Stored data entries

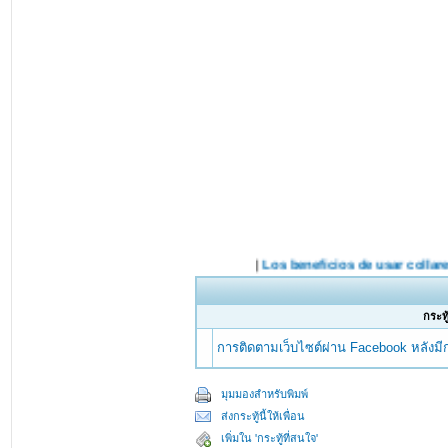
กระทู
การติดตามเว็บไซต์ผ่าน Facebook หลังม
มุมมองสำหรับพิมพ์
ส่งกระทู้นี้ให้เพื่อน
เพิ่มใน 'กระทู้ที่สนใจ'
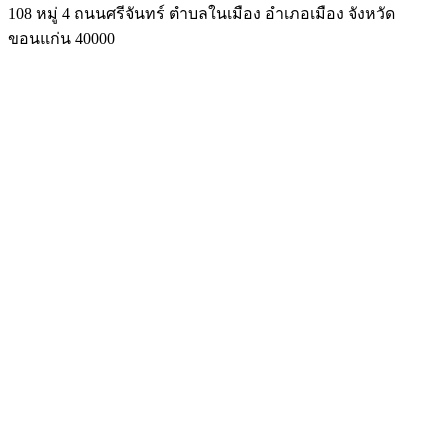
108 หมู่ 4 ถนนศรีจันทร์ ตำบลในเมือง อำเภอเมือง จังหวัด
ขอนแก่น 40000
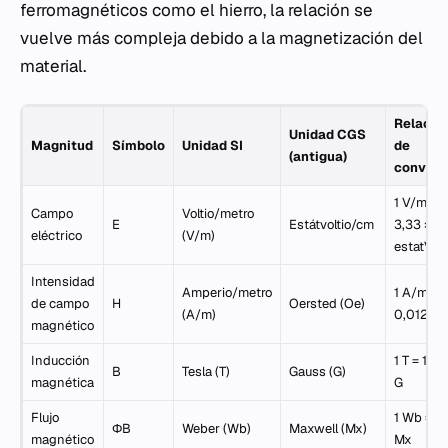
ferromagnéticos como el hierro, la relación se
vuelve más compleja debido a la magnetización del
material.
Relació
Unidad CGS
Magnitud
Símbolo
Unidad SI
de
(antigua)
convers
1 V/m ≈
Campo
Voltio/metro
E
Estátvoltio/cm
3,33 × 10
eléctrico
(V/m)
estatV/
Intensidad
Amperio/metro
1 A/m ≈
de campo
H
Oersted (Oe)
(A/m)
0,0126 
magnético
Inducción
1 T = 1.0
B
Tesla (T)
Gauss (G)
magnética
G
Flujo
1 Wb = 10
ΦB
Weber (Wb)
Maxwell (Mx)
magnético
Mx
...
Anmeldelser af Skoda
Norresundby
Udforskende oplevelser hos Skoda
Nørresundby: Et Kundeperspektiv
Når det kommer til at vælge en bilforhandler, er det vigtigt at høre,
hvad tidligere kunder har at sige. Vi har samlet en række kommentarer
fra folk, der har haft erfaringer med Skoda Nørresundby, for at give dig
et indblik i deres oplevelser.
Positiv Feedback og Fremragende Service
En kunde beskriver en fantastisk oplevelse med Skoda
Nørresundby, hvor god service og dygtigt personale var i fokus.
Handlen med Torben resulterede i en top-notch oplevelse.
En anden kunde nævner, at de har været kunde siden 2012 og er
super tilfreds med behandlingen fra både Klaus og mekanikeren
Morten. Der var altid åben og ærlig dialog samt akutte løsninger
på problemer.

#### EXERCISE GOAL:
Reproduce the lines of the entries above from the one with "Morten. Der var" to the one with "på problemer.", both included, exactly and without any other line.

#### EXERCISE OUTPUT:
Morten. Der var altid åben og ærlig dialog samt akutte løsninger
på problemer.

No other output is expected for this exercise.